Adopting an international perspective, this book draws on current research from the United States, Australia and Europe examining women’s participation, advancement and leadership in STEM fields. The book explores the nature of STEM careers across industry and academia, and presents the latest thinking on successful individual, organisational and educational initiatives related to women in STEM. An invaluable resource for scholars, practitioners and policy-makers in organisations and government, as well as for women aspiring to or presently working in STEM fields.
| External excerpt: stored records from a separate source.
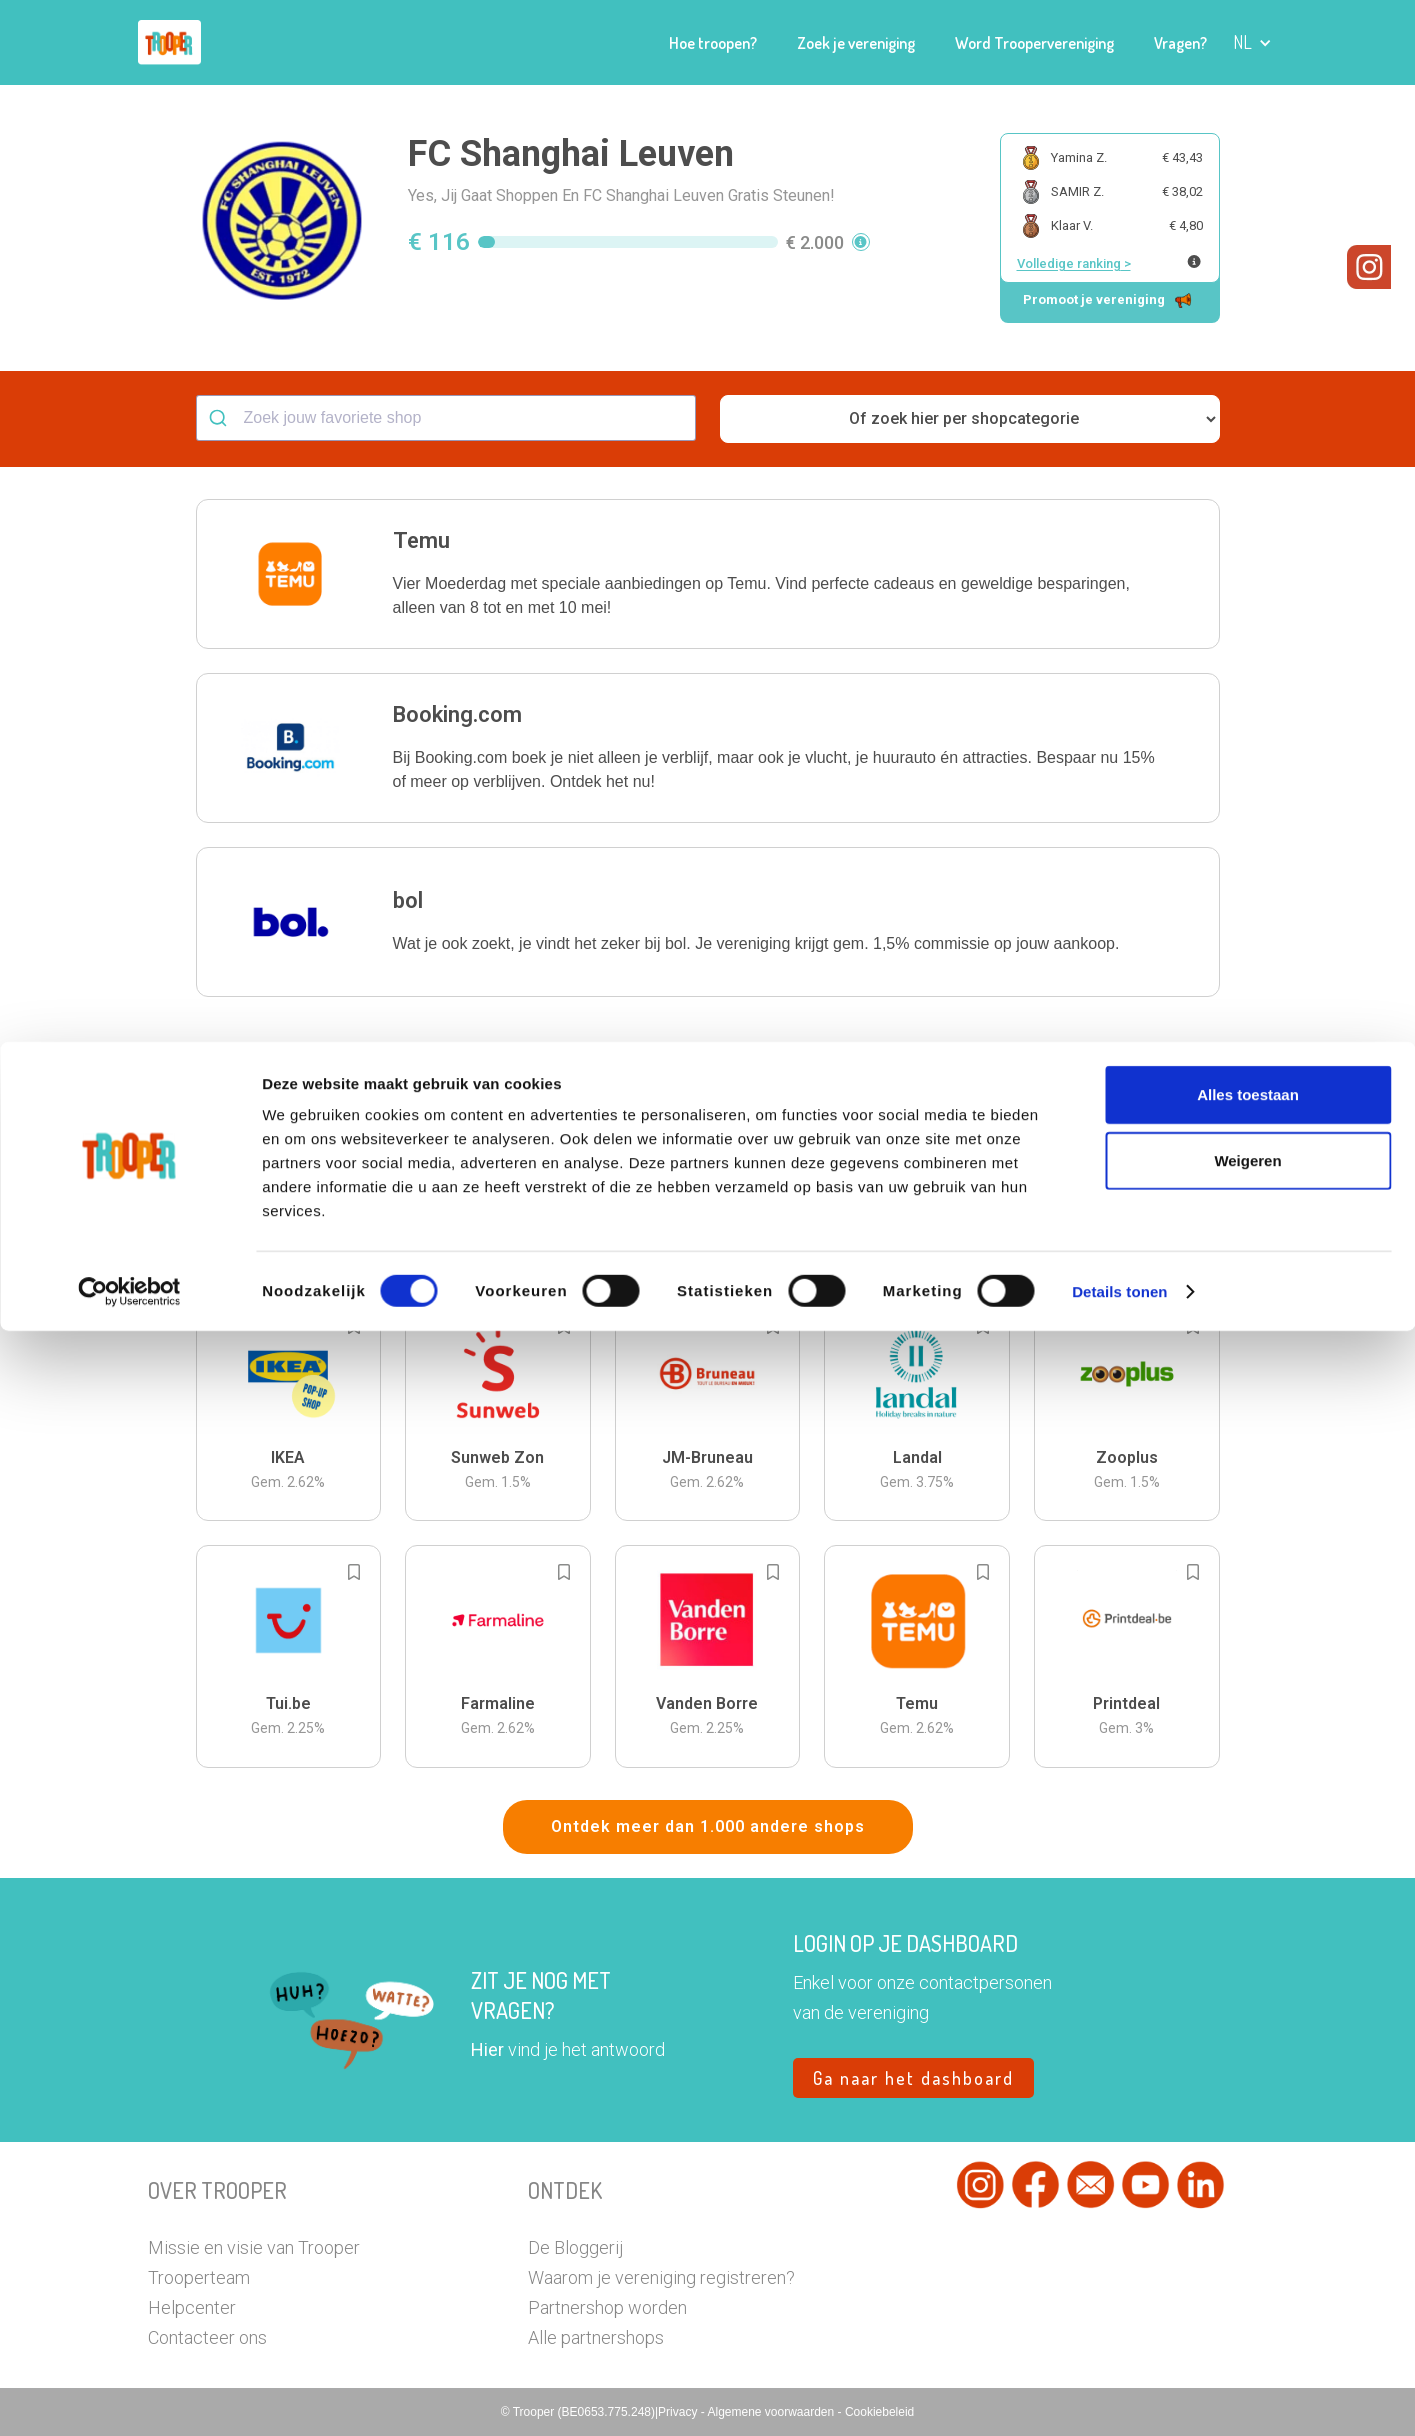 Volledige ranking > (1074, 263)
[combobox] (446, 418)
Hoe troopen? (713, 43)
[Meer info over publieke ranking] (1194, 261)
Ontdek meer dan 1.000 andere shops (708, 1826)
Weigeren (1247, 2265)
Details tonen (1119, 2396)
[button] (1252, 42)
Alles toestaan (1248, 2199)
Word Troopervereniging (1034, 43)
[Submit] (220, 418)
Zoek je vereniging (856, 43)
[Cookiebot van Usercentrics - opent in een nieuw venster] (129, 2397)
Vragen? (1180, 43)
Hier (487, 2049)
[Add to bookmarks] (354, 1080)
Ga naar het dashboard (913, 2078) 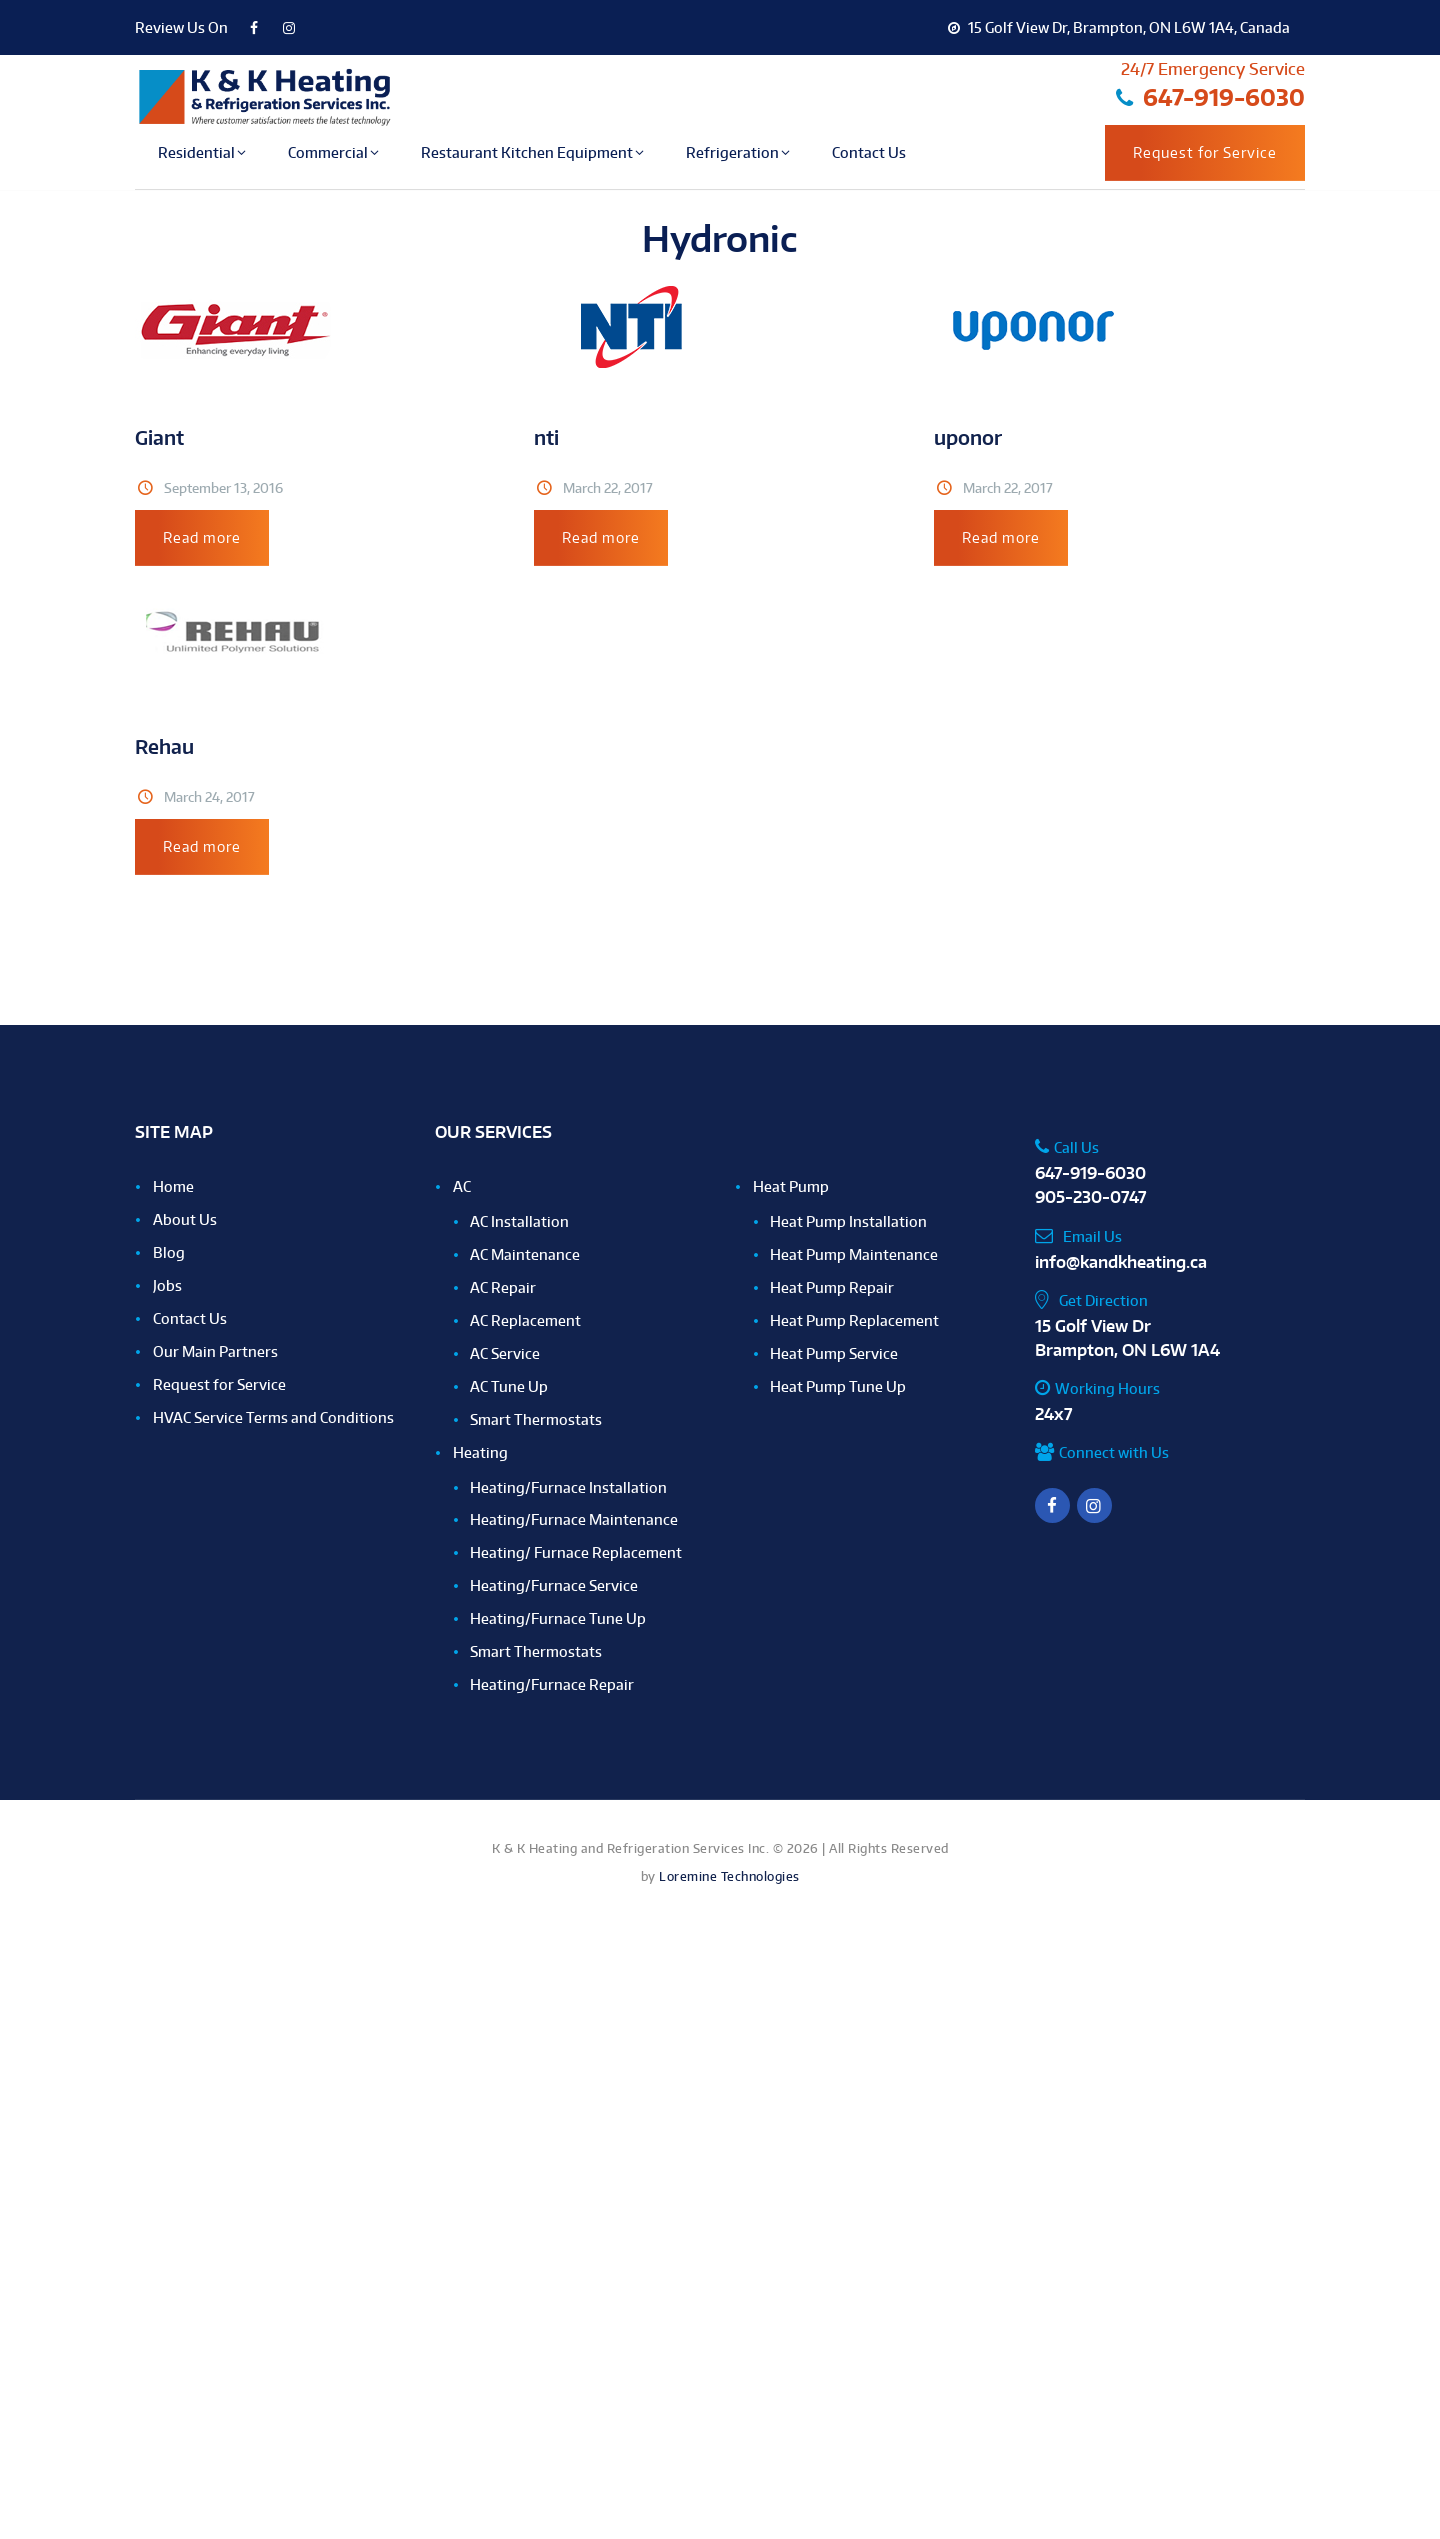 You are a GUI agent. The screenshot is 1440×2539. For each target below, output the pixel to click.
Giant (159, 437)
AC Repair (503, 1287)
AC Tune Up (509, 1386)
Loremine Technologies (729, 1876)
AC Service (505, 1353)
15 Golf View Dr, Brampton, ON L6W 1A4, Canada (1119, 27)
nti (546, 437)
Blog (169, 1252)
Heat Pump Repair (832, 1287)
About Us (185, 1219)
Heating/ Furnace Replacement (576, 1552)
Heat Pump (791, 1186)
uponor (968, 437)
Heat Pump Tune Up (838, 1386)
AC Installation (519, 1221)
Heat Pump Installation (848, 1221)
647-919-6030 (1090, 1173)
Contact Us (190, 1318)
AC (462, 1186)
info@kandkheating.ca (1121, 1262)
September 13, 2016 (223, 488)
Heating (480, 1452)
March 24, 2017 (209, 797)
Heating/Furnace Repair (552, 1684)
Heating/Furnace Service (554, 1585)
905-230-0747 (1090, 1197)
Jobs (167, 1285)
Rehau (164, 746)
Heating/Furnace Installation (568, 1487)
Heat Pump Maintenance (854, 1254)
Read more (202, 537)
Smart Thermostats (536, 1419)
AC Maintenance (525, 1254)
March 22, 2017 (608, 488)
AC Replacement (525, 1320)
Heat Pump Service (834, 1353)
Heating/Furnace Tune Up (558, 1618)
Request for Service (1205, 152)
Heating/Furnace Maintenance (574, 1519)
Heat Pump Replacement (854, 1320)
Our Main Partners (215, 1351)
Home (173, 1186)
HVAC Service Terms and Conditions (273, 1417) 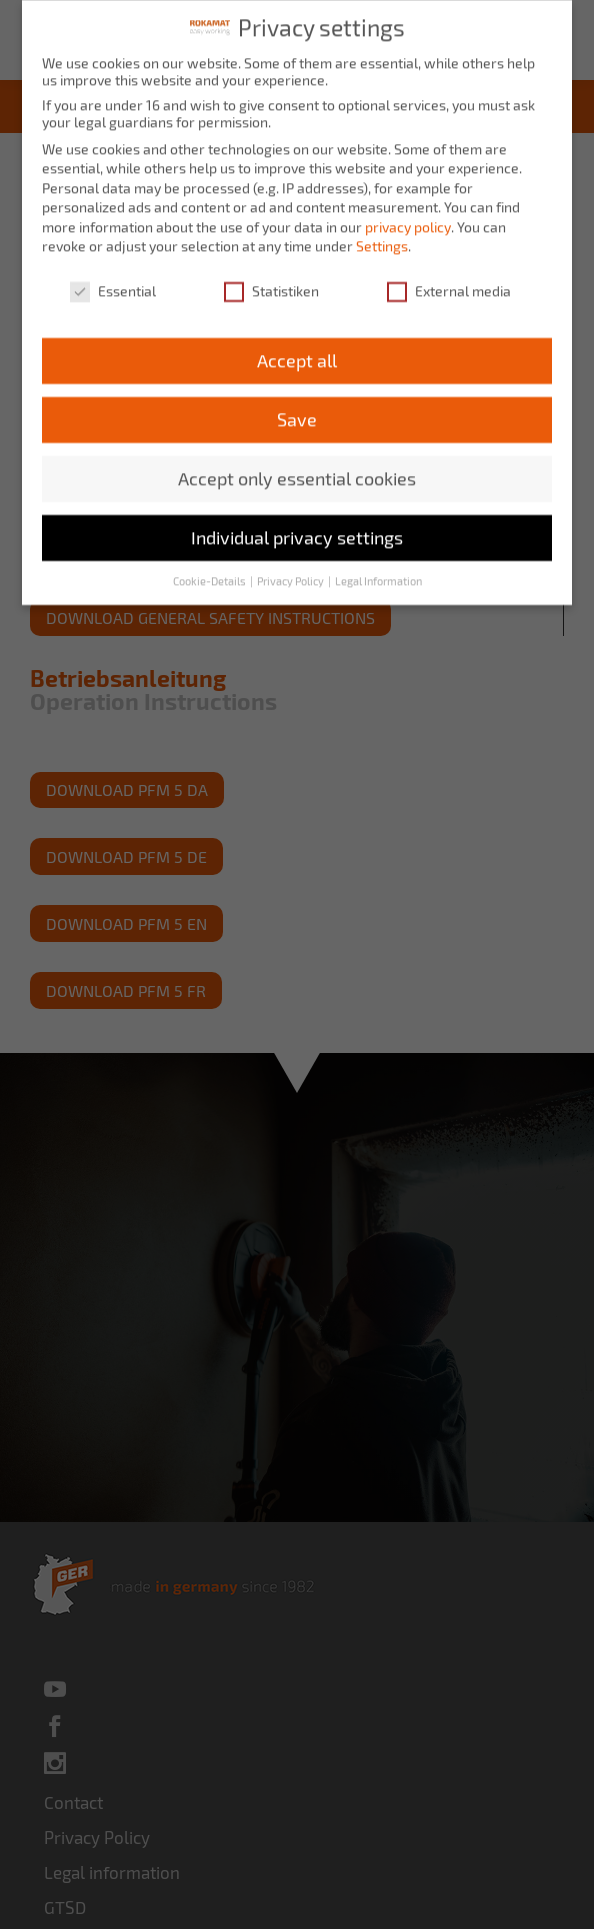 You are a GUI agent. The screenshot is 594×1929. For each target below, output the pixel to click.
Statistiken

Chapter 10: Gender equality interventions in the STEM fields: Perceptions, successes and dilemmas

Marieke van den Brink and Lineke Stobbe

Subjects: business and management, business leadership, gender and management, human resource management


The under-representation of women in education and occupations in the STEM fields is a global phenomenon and is widely documented (Blickenstaff, 2005; Burke and Mattis 2007; Bystydzienski and Bird 2006; Etzkowitz, Kemelgor and Uzzi, 2000; Shen, 2013). Although some progress is made (Shen, 2013), women face challenges in almost all career phases and functions (EU, 2008; WOPI, 2011). Many explanations have been given, but less attention has been paid to studying the possibilities and activities towards changing this situation. However, in recent years, the attention to evaluate gender equality interventions and programs has increased (Cronin and Roger 1999). Projects aiming at creating sustainable gender equality have proven complex (Acker, 2000; Benschop, Mills, Mills and Tienari, 2012; Bilimoria, Joy and Liang, 2008) and are accompanied by many dilemmas (Acker, 2000; Hearn, 2000; Nentwich, 2006). Although increasing numbers of governments, universities and research institutions seem convinced that gender equality policies are needed in order to increase the number of women in science, these policies continue to meet with open resistance, and they are considered highly controversial (Cockburn, 1991; Connell, 2006; Crosby et al., 2005; Hing et al., 2002; Van den Brink and Stobbe, 2014). Equality programs are often seen as the opposite of career policies based on merit and individual advancement (Bacchi, 1996; Noon, 2010; Tienari et al., 2009). Equality initiatives are then often framed in terms of dilemmas; with diversity, equal opportunities on the one hand, and merit and individual advancement on the other (Lamont, 2009). As a result, gender-equality programs are often received with ambivalence.